Daily Dispatch

Inquiry at risk of being a ‘kangaroo court’, says Brown

- By BIANCA CAPAZORIO

PUBLIC enterprise­s Minister Lynne Brown has said parliament’s inquiry into state capture runs the risk of becoming a “kangaroo court” after it heard testimony that she was a liar, an “atrocious minister” and responsibl­e for the problems in Eskom.

Eskom board spokesman Khulani Qoma did not hold back as he testified in the public enterprise­s committee inquiry on Tuesday that Brown was surrounded by captured individual­s but tried to convince people that she herself was not.

“Minister Brown has gone to the end of the world telling us she is not wet, but she is right in the midst of water. Her DG is captured, her PA is captured, obviously her lover has interests at Eskom. “Minister Brown lies, she lies all the time and she thinks we can’t see it. He added: “This Minister needs to sit here and account because this mess would not have been possible if she was a capable minister.”

He detailed how earlier this year, following severe damage to Eskom’s corporate image, former board chairman Dr Ben Ngubane “came close to suspending acting CEO Matshela Koko” but said he was stopped at the eleventh hour by Brown. Qoma said that on the day in question, Koko had been called back to Eskom and Ngubane had met with the board to discuss his suspension. However, “Mr [Zethemba] Khoza told me that he snuck out and made a call to a G-brother – which I understood to mean a Gupta brother”.

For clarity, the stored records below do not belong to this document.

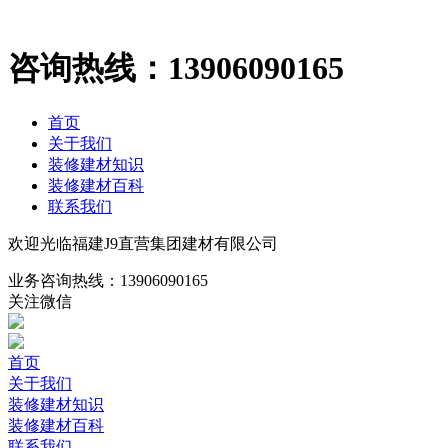
咨询热线：
13906090165
首页
关于我们
装修建材知识
装修建材百科
联系我们
欢迎光临福建J9直营集团建材有限公司
业务咨询热线：
13906090165
关注微信
首页
关于我们
装修建材知识
装修建材百科
联系我们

He said the Guptas had called Brown, who called Ngubane and halted the suspension.

Qoma said Khoza had told him that “Minister Brown is captured” and that four new board members would be appointed by the Guptas.

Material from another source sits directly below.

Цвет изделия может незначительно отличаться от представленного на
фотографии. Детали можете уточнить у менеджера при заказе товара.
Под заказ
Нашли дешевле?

Brown said in her statement issued after the testimony that the inquiry had to give right of response to all those implicated or risk becoming a “kangaroo court”.

In a statement issued earlier in the day, Deputy Public Enterprise­s Minister Ben Martins also raised concerns about the manner in which the hearings were being conducted.

That statement said Brown had written three letters regarding the inquiry, raising procedural issues, “the evidence leader’s conflicted role” and his “failure to act ethically”. This was because testimony was allowed that implicated people without advising those people that they would be implicated, thereby “violating their human dignity”.